Pour ce qui est des valeurs de croissance, celles-ci ont été mises entre parenthèse depuis 18 mois, notamment à cause de l’effet devise défavorable qu’elles ont subi consécutivement à la chute de certaines monnaies émergentes. Cela a rogné de manière conséquente la hausse de leurs résultats. « Aujourd’hui nous avons l’impression que du fait de la déception sur l’évolution de la conjoncture économique, les investisseurs reviennent sur ces valeurs qui présentent plus de qualité et de visibilité » avance Catherine Garrigues.

Les small et mid caps européennes

Depuis quelques mois, même dans le rebond actuel du marché, les small et mid caps n’enregistrent pas un bon parcours. Deux facteurs peuvent l’expliquer. En premier lieur le manque de liquidité. Certains investisseurs craindraient de ne pas pouvoir sortir à temps de ces titres voyant les difficultés grandissantes à se retirer massivement sur les large caps. « Aujourd’hui pour sortir un montant de 20 millions d’euros sur une valeur comme L’Oréal, plusieurs jours sont nécessaires. Il y a quelques années seules plusieurs heures étaient requises » note Catherine Garrigues.
Une autre considération qui pourrait justifier le moindre engouement pour les small et mid caps est liée aux mauvais chiffres publiés sur l’inflation. « La probabilité d’entrée en déflation n’est pas nulle ».
Ceci étant Catherine Garrigue n’exclut pas la possibilité qu’une prime de risque se constitue sur le compartiment des petites et moyennes valeurs qui sont pour l’heure valorisées normalement. Si tel était le cas, des points d’entrée intéressants pourraient se matérialiser.

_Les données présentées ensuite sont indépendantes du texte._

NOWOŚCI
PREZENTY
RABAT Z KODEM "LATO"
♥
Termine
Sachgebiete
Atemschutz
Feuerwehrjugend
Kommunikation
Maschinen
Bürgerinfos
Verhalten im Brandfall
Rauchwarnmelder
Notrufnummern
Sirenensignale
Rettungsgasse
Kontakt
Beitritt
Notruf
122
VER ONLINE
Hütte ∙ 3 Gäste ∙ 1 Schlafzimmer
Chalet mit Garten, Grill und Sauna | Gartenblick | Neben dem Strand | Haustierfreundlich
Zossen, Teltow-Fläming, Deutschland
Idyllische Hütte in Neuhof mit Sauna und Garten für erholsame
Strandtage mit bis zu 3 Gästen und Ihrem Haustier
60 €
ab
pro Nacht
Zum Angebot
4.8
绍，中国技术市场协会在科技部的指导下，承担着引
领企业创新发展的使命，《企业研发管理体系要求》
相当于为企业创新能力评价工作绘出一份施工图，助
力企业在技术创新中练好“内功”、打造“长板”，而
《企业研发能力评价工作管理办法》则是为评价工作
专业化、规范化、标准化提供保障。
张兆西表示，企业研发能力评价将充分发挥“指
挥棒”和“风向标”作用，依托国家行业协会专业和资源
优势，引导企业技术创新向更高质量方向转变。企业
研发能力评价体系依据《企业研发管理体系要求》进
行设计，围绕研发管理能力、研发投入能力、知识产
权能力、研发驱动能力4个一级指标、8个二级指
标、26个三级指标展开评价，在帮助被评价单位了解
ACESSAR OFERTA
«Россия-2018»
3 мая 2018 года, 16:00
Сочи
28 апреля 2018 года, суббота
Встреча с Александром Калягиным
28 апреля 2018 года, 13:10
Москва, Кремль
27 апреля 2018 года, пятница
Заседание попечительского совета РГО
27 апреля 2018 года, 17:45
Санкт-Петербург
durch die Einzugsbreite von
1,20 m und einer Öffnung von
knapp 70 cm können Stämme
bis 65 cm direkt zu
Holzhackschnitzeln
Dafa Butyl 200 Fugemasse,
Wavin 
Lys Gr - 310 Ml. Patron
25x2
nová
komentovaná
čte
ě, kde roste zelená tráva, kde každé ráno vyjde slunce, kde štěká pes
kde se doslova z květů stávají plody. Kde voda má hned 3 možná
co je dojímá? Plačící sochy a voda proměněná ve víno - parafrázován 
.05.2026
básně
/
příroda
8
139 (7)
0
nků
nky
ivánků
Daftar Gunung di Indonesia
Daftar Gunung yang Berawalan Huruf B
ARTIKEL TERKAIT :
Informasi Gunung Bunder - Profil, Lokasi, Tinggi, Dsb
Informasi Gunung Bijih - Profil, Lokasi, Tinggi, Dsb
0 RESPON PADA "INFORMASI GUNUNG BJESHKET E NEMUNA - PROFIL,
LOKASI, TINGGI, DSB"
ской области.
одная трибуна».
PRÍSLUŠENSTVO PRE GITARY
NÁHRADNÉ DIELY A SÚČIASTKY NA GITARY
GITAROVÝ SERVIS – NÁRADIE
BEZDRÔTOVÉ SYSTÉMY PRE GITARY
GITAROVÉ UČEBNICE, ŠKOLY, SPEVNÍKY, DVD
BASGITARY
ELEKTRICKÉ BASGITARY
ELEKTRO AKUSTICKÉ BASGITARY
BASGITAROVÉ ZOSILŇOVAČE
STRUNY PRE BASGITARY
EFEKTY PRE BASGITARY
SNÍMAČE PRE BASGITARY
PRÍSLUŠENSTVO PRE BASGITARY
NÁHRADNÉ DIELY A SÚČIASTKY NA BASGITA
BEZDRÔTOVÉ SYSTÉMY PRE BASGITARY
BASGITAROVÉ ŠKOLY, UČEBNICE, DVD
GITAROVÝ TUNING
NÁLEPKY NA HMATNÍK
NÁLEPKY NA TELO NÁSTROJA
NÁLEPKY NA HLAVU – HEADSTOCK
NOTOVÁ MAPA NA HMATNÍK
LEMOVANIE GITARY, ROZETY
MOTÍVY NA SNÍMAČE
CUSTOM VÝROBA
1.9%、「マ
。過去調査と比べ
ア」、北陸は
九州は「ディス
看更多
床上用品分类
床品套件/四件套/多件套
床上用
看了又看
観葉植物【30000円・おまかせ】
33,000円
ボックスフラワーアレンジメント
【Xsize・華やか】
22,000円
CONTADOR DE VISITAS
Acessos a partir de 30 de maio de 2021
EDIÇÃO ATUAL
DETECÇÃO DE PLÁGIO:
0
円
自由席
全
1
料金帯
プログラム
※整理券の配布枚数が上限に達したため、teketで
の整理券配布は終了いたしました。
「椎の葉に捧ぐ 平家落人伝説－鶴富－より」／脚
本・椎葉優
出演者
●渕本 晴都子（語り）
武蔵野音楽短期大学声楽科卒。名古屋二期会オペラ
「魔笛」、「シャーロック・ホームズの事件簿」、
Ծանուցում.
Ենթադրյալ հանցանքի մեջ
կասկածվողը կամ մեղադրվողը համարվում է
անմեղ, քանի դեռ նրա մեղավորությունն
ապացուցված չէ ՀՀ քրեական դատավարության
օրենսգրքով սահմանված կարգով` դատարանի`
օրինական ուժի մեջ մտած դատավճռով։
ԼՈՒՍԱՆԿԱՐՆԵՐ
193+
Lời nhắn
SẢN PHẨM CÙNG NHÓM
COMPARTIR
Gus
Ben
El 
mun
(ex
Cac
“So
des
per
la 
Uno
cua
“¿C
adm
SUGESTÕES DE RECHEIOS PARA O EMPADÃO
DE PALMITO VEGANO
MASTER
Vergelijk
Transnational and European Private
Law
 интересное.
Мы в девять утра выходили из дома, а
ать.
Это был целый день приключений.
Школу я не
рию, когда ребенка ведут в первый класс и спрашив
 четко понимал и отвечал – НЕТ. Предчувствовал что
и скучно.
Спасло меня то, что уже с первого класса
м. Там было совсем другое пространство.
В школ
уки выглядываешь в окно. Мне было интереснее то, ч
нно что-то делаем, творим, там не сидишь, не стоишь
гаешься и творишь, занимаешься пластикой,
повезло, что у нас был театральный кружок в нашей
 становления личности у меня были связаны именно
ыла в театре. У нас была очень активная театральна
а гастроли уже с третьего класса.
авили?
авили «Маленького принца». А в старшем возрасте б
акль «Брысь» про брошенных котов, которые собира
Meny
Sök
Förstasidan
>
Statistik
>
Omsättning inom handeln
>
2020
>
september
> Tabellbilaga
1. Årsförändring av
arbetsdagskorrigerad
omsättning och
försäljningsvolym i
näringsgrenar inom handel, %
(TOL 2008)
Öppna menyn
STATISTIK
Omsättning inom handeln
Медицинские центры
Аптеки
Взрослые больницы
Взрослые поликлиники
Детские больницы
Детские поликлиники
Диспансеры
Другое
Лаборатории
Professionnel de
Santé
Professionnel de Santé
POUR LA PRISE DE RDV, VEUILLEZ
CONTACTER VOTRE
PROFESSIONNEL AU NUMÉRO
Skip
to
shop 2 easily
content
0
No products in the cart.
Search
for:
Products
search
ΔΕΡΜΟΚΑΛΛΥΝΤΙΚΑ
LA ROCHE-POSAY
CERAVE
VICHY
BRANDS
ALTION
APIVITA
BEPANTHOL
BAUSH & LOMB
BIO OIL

Les sociétés européennes exposées à la consommation dans les pays émergents


« Nous sommes d’avis que la consommation dans les pays émergents reste encore une thématique structurelle majeure de croissance des résultats des sociétés européennes. Cela semble également être l’avis du marché si l’on en croit ce qui se passe avec le cours de l’action Unilever, une des sociétés la plus mondialisée au monde, qui réalise 60% de son chiffre d’affaires en dehors de l’Europe et des Etats-Unis ». 100% de la croissance des résultats d’Unilever émane de la consommation dans les pays émergents. Récemment, la société a fait état d’un repli significatif de ses revenus provenant de Chine de plus de 20%. A cela sans doute plusieurs raisons relatives à la modernisation du secteur de la distribution au sein de la deuxième puissance mondiale, qui a conduit à un recul des stocks ; à la lutte contre la corruption qui a marqué un coup d’arrêt à la commercialisation de certains produits ; ou encore au fléchissement des prix de l’immobilier qui a mis a mal le moral des ménages chinois. Cependant le ratio cours sur bénéfices futurs d’Unilever reste élevé. Ainsi les investisseurs anticiperaient le fait que l’essoufflement manifesté devrait être temporaire.